Let me give you a very simple example in the RNA space. There are about 140 different chemical modifications you can make on RNA. How many of these can we read by any sequencing technology? Only very few. Why not the other 120 or 130? I think the technologies we use today could read them. We just don't have the right training data. There are companies that could make the training data, it would be expensive, but they could synthesize chemically these different modifications. Why don't they do that? Because there's no market. There's no market because they don't know what diseases they could diagnose using the RNA modification.
The commercial players won't invest because there's no market, but this is exactly where government and philanthropy come in. To fill the gap, to create enough fundamental knowledge to lower the barrier for private efforts.
Another point is the potential role of patrons in furthering scientific knowledge, as they have often done in the arts over the centuries. The challenge is to convert scientific knowledge into something that everyone appreciates and therefore something that has value for potential patrons. Many people don't understand science or appreciate it and sometimes are even suspicious of it. I think we have been remiss in how we communicate the importance of what we do to the public.
The historical section of the website presents an analysis of the role of patrons in the rise of modern science that might interest you.

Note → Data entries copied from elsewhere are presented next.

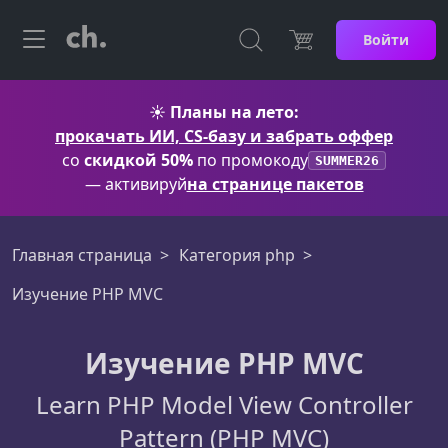
Войти
☀️
Планы на лето:
прокачать ИИ, CS-базу и забрать оффер
со
скидкой 50%
по промокоду
SUMMER26
— активируй
на странице пакетов
Главная страница
Категория php
Изучение PHP MVC
Изучение PHP MVC
Learn PHP Model View Controller
Pattern (PHP MVC)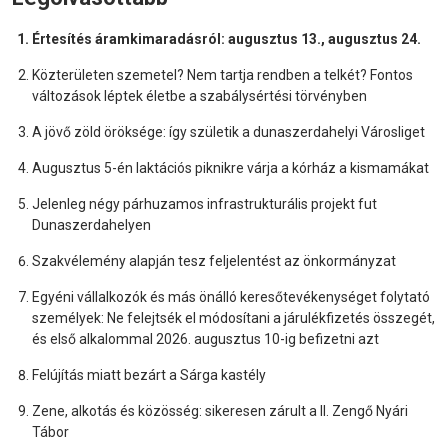
Értesítés áramkimaradásról: augusztus 13., augusztus 24.
Közterületen szemetel? Nem tartja rendben a telkét? Fontos
változások léptek életbe a szabálysértési törvényben
A jövő zöld öröksége: így születik a dunaszerdahelyi Városliget
Augusztus 5-én laktációs piknikre várja a kórház a kismamákat
Jelenleg négy párhuzamos infrastrukturális projekt fut
Dunaszerdahelyen
Szakvélemény alapján tesz feljelentést az önkormányzat
Egyéni vállalkozók és más önálló keresőtevékenységet folytató
személyek: Ne felejtsék el módosítani a járulékfizetés összegét,
és első alkalommal 2026. augusztus 10-ig befizetni azt
Felújítás miatt bezárt a Sárga kastély
Zene, alkotás és közösség: sikeresen zárult a II. Zengő Nyári
Tábor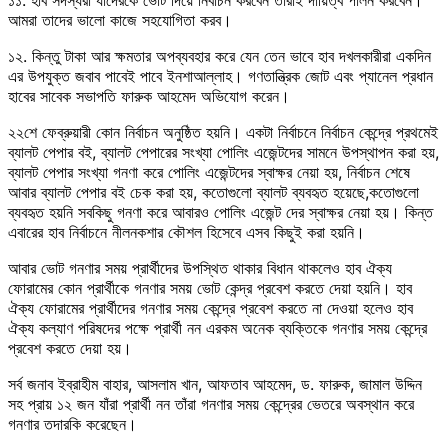
আমরা তাদের ভালো কাজে সহযোগিতা করব।
১২. ⁠কিন্তু টাকা আর ক্ষমতার অপব্যবহার করে যেন তেন ভাবে হাব দখলকারীরা একদিন
এর উপযুক্ত জবাব পাবেই পাবে ইনশাআল্লাহ। গণতান্ত্রিক জোট এবং প্যানেল প্রধান
হাবের সাবেক সভাপতি ফারুক আহমেদ অভিযোগ করেন।
২২শে ফেব্রুয়ারী কোন নির্বাচন অনুষ্ঠিত হয়নি। একটা নির্বাচনে নির্বাচন কেন্দ্রে প্রথমেই
ব্যালট পেপার বই, ব্যালট পেপারের সংখ্যা পোলিং এজেন্টদের সামনে উপস্থাপন করা হয়,
ব্যালট পেপার সংখ্যা গনণা করে পোলিং এজেন্টদের স্বাক্ষর নেয়া হয়, নির্বাচন শেষে
আবার ব্যালট পেপার বই চেক করা হয়, কতোগুলো ব্যালট ব্যবহৃত হয়েছে,কতোগুলো
ব্যবহৃত হয়নি সবকিছু গনণা করে আবারও পোলিং এজেন্ট দের স্বাক্ষর নেয়া হয়। কিন্ত
এবারের হাব নির্বাচনে নীলনকশার কৌশল হিসেবে এসব কিছুই করা হয়নি।
আবার ভোট গনণার সময় প্রার্থীদের উপস্থিত থাকার বিধান থাকলেও হাব ঐক্য
ফোরামের কোন প্রার্থীকে গনণার সময় ভোট কেন্দ্র প্রবেশ করতে দেয়া হয়নি। হাব
ঐক্য ফোরামের প্রার্থীদের গনণার সময় কেন্দ্রে প্রবেশ করতে না দেওয়া হলেও হাব
ঐক্য কল্যাণ পরিষদের পক্ষে প্রার্থী নন এরকম অনেক ব্যক্তিকে গনণার সময় কেন্দ্রে
প্রবেশ করতে দেয়া হয়।
সর্ব জনাব ইব্রাহীম বাহার, আসলাম খান, আফতাব আহমেদ, ড. ফারুক, জামাল উদ্দিন
সহ প্রায় ১২ জন যাঁরা প্রার্থী নন তাঁরা গনণার সময় কেন্দ্রের ভেতরে অবস্থান করে
গনণার তদারকি করেছেন।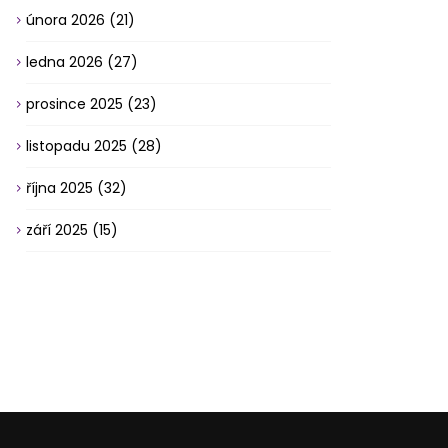
února 2026
(21)
ledna 2026
(27)
prosince 2025
(23)
listopadu 2025
(28)
října 2025
(32)
září 2025
(15)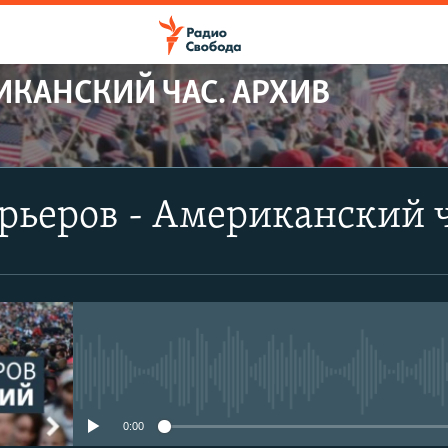
ИКАНСКИЙ ЧАС. АРХИВ
рьеров - Американский 
No media source currently avail
0:00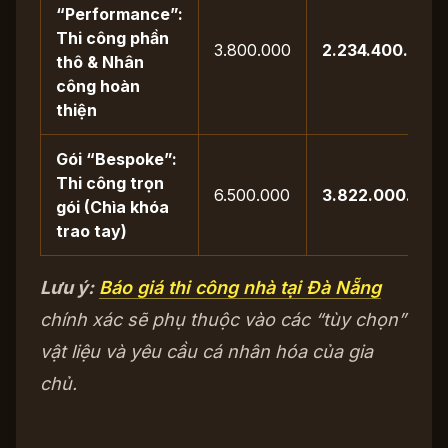
“Performance”:
Thi công phần
3.800.000
2.234.400.000
thô & Nhân
công hoàn
thiện
Gói “Bespoke”:
Thi công trọn
6.500.000
3.822.000.000
gói (Chìa khóa
trao tay)
Lưu ý:
Báo giá thi công nhà tại Đà Nẵng
chính xác sẽ phụ thuộc vào các “tùy chọn”
vật liệu và yêu cầu cá nhân hóa của gia
chủ.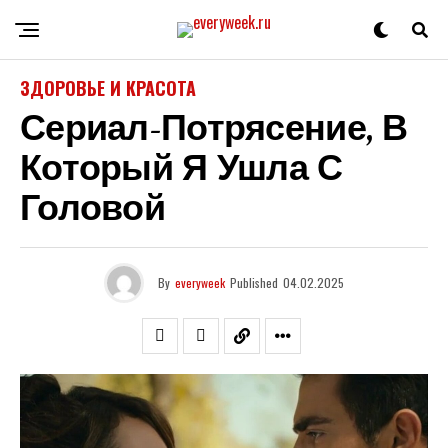
ЗДОРОВЬЕ И КРАСОТА
Сериал-Потрясение, В
Который Я Ушла С
Головой
By
everyweek
Published
04.02.2025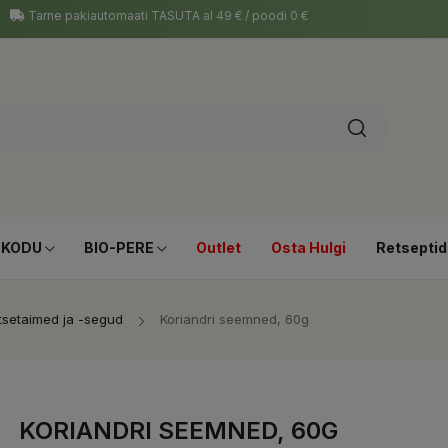
Tarne pakiautomaati TASUTA al 49 € / poodi 0 €
-KODU
BIO-PERE
Outlet
Osta Hulgi
Retseptid
tsetaimed ja -segud
Koriandri seemned, 60g
KORIANDRI SEEMNED, 60G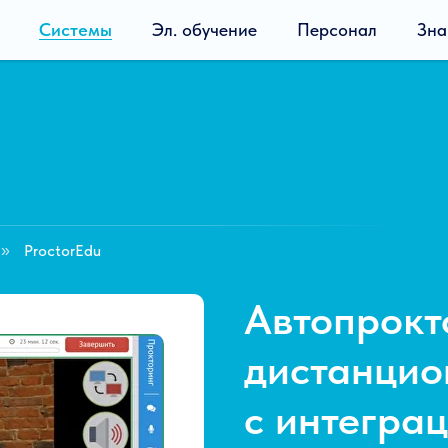
Системы
Эл. обучение
Персонал
Зна
ProctorEdu
»
Автопрокт
дистанцио
с интегра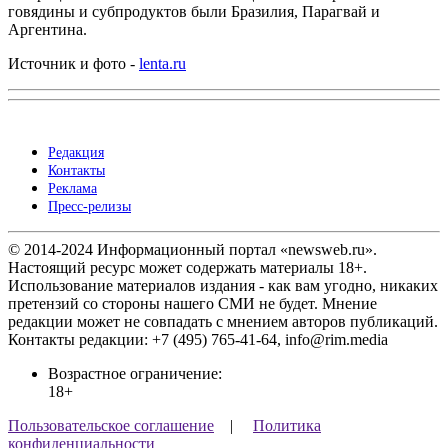
говядины и субпродуктов были Бразилия, Парагвай и
Аргентина.
Источник и фото -
lenta.ru
Редакция
Контакты
Реклама
Пресс-релизы
© 2014-2024 Информационный портал «newsweb.ru».
Настоящий ресурс может содержать материалы 18+.
Использование материалов издания - как вам угодно, никаких
претензий со стороны нашего СМИ не будет. Мнение
редакции может не совпадать с мнением авторов публикаций.
Контакты редакции: +7 (495) 765-41-64, info@rim.media
Возрастное ограничение:
18+
Пользовательское соглашение
|
Политика
конфиденциальности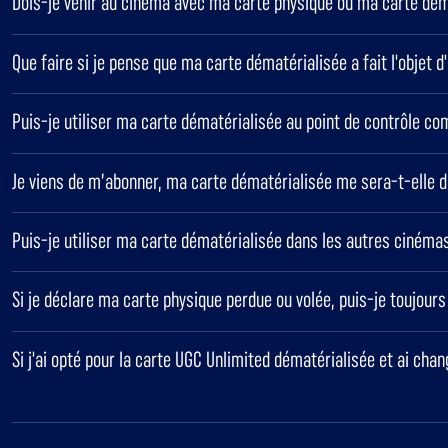
Dois-je venir au cinéma avec ma carte physique ou ma carte déma
Que faire si je pense que ma carte dématérialisée a fait l'objet d
Puis-je utiliser ma carte dématérialisée au point de contrôle c
Je viens de m’abonner, ma carte dématérialisée me sera-t-elle 
Puis-je utiliser ma carte dématérialisée dans les autres cinéma
Si je déclare ma carte physique perdue ou volée, puis-je toujour
Si j'ai opté pour la carte UGC Unlimited dématérialisée et ai chan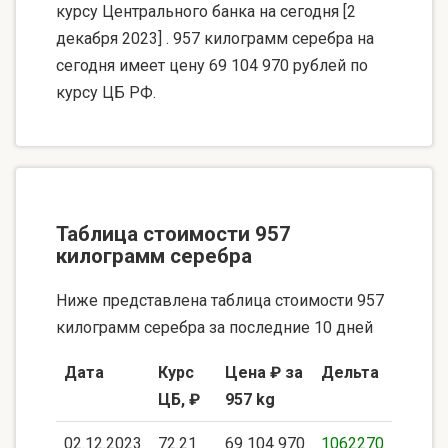
курсу Центрального банка на сегодня [2
декабря 2023] . 957 килограмм серебра на
сегодня имеет цену 69 104 970 рублей по
курсу ЦБ РФ.
Таблица стоимости 957
килограмм серебра
Ниже представлена таблица стоимости 957
килограмм серебра за последние 10 дней
Дата
Курс
Цена ₽ за
Дельта
ЦБ, ₽
957 kg
02.12.2023
72.21
69 104 970
1062270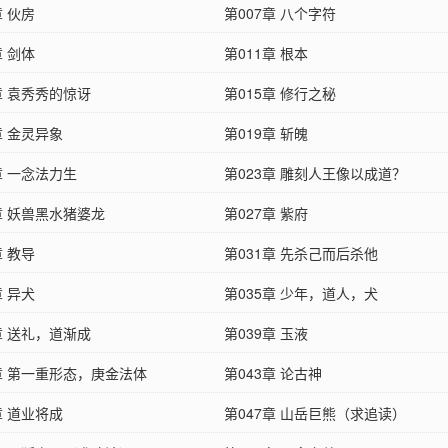
章 伙房
第007章 八个字符
章 剑体
第011章 根本
章 袁秀秀的惊讶
第015章 修行之秘
章 金灵异象
第019章 斩魄
章 一念法力生
第023章 雕刻人王像以成道？
章 妖兽黑水猪婆龙
第027章 紫府
章 教导
第031章 先杀己而后杀他
章 异犬
第035章 少年，道人，犬
章 送礼，道渐成
第039章 玉液
2章 第一重形态，庚金法体
第043章 论古神
章 道业将成
第047章 山岳巨熊（求追读）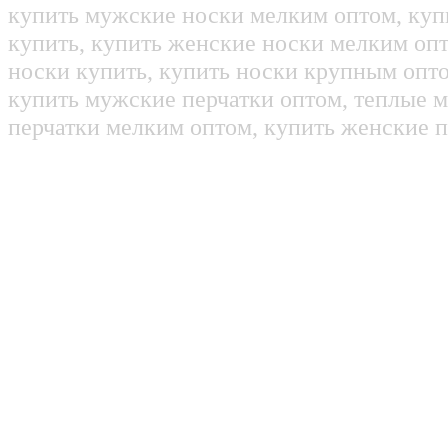
купить мужские носки мелким оптом, куп
купить, купить женские носки мелким оп
носки купить, купить носки крупным опт
купить мужские перчатки оптом, теплые м
перчатки мелким оптом, купить женские п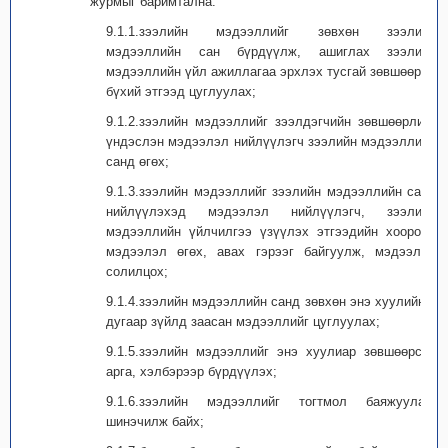
журмыг баримтална:
9.1.1.зээлийн мэдээллийг зөвхөн зээлийн
мэдээллийн сан бүрдүүлж, ашиглах зээлийн
мэдээллийн үйл ажиллагаа эрхлэх тусгай зөвшөөрөл
бүхий этгээд цуглуулах;
9.1.2.зээлийн мэдээллийг зээлдэгчийн зөвшөөрлийг
үндэслэн мэдээлэл нийлүүлэгч зээлийн мэдээллийн
санд өгөх;
9.1.3.зээлийн мэдээллийг зээлийн мэдээллийн санд
нийлүүлэхэд мэдээлэл нийлүүлэгч, зээлийн
мэдээллийн үйлчилгээ үзүүлэх этгээдийн хооронд
мэдээлэл өгөх, авах гэрээг байгуулж, мэдээлэл
солилцох;
9.1.4.зээлийн мэдээллийн санд зөвхөн энэ хуулийн 6
дугаар зүйлд заасан мэдээллийг цуглуулах;
9.1.5.зээлийн мэдээллийг энэ хуулиар зөвшөөрсөн
арга, хэлбэрээр бүрдүүлэх;
9.1.6.зээлийн мэдээллийг тогтмол баяжуулан,
шинэчилж байх;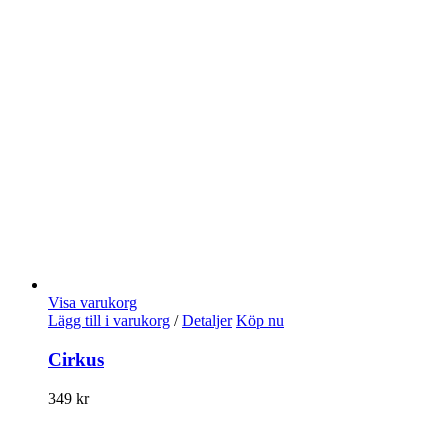
Visa varukorg
Lägg till i varukorg
/
Detaljer
Köp nu
Cirkus
349
kr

I look forward to reading it.
Regarding data for AI, many have started to worry that LLMs might not keep improving at the present rate because they might be close to having used all he information available on the internet. Scientists could be an almost endless source of data, both by suggesting ideas and by producing the experimental data.
Yes, but we must produce the right type of data, and in the right format.
Many thanks, we really enjoyed the discussion, and we look forward to continuing it.